- **What is required**
Below are some records; copy each line in them that contains "Unicom".

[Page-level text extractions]
=== Section Start ===
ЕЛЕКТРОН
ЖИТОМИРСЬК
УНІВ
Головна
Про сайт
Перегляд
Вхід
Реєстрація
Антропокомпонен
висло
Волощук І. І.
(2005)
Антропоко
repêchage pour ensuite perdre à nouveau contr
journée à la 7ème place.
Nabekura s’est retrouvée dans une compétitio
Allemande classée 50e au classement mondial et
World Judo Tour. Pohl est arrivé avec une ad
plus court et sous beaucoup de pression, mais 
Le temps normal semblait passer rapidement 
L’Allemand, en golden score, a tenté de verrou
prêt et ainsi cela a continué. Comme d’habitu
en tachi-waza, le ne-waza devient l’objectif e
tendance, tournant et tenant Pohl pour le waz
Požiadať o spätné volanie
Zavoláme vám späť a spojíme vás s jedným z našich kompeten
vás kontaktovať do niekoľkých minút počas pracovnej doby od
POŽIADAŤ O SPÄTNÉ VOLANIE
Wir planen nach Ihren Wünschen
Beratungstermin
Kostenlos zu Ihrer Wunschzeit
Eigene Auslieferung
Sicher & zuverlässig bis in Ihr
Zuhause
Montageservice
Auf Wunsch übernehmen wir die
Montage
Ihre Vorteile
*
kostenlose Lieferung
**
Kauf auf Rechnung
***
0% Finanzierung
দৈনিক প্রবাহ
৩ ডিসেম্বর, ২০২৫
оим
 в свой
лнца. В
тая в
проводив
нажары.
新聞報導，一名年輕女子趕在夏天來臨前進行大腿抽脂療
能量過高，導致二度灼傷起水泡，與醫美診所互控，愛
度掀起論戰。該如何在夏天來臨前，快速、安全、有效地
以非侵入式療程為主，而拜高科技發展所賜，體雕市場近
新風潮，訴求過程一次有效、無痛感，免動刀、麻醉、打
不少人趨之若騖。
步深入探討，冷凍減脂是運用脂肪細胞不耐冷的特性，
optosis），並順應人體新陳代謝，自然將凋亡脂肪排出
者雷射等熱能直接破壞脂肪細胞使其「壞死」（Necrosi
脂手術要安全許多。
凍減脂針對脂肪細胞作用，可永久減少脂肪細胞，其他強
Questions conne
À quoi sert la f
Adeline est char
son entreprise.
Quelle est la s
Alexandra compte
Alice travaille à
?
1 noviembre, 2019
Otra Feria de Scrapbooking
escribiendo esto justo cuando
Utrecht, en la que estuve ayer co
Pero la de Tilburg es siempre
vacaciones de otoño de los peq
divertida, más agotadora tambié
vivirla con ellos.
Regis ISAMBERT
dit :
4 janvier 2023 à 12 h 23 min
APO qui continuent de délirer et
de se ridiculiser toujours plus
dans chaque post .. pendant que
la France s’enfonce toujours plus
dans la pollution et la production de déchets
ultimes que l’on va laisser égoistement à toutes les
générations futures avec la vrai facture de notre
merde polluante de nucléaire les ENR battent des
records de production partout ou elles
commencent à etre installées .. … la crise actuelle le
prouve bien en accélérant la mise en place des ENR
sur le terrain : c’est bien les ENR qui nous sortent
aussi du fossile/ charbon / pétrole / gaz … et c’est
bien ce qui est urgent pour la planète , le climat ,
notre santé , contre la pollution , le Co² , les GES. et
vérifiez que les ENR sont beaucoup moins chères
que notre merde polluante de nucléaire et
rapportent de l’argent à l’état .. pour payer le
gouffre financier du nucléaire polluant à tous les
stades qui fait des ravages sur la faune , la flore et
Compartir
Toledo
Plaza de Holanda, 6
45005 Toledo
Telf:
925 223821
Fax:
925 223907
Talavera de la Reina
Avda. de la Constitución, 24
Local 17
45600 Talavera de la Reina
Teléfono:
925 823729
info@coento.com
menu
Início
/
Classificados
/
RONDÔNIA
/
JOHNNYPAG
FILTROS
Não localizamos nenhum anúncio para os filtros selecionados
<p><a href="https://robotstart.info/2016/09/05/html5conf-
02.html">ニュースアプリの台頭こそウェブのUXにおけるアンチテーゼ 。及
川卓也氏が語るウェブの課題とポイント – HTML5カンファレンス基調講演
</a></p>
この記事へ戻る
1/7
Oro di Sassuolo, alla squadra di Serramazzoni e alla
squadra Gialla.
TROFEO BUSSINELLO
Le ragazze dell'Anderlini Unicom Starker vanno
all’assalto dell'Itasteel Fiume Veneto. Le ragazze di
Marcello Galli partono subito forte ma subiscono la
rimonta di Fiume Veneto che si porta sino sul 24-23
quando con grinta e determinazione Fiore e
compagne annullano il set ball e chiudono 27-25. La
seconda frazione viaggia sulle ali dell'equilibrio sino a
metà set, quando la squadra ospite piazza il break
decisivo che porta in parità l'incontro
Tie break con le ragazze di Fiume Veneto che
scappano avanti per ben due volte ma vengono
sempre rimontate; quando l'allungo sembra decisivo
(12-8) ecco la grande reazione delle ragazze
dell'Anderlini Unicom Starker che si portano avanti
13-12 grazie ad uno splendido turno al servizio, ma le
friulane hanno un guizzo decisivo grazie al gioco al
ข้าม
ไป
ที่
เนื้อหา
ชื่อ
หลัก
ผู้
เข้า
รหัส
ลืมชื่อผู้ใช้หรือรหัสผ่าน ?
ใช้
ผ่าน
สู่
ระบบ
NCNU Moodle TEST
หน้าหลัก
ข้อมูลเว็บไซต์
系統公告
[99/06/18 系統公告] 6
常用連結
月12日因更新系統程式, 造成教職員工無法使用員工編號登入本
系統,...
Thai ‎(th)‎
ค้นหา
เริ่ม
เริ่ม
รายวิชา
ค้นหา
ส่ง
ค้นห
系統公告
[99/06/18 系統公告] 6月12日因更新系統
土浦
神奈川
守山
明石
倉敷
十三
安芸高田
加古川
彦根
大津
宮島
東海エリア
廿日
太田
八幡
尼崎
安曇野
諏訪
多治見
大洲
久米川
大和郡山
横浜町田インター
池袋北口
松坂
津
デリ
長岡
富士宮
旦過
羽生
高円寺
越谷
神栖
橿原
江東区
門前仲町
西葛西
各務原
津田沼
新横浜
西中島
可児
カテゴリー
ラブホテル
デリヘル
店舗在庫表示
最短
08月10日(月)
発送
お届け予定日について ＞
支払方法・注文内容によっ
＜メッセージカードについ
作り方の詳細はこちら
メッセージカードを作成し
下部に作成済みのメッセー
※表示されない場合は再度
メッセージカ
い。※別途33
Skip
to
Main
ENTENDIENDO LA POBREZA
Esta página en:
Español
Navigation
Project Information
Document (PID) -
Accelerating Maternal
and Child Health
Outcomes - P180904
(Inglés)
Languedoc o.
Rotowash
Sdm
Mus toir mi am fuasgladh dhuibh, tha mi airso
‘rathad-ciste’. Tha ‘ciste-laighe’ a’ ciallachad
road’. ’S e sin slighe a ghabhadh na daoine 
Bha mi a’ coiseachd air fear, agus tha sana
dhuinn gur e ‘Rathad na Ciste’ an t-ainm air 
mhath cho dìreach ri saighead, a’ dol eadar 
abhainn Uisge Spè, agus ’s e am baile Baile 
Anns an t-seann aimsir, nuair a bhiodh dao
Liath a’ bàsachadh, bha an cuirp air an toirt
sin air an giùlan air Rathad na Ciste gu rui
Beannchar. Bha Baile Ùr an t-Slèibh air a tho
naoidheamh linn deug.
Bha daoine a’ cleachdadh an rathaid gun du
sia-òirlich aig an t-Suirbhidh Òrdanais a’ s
=== Section End ===
- **Task result**
Le ragazze dell'Anderlini Unicom Starker vanno
dell'Anderlini Unicom Starker che si portano avanti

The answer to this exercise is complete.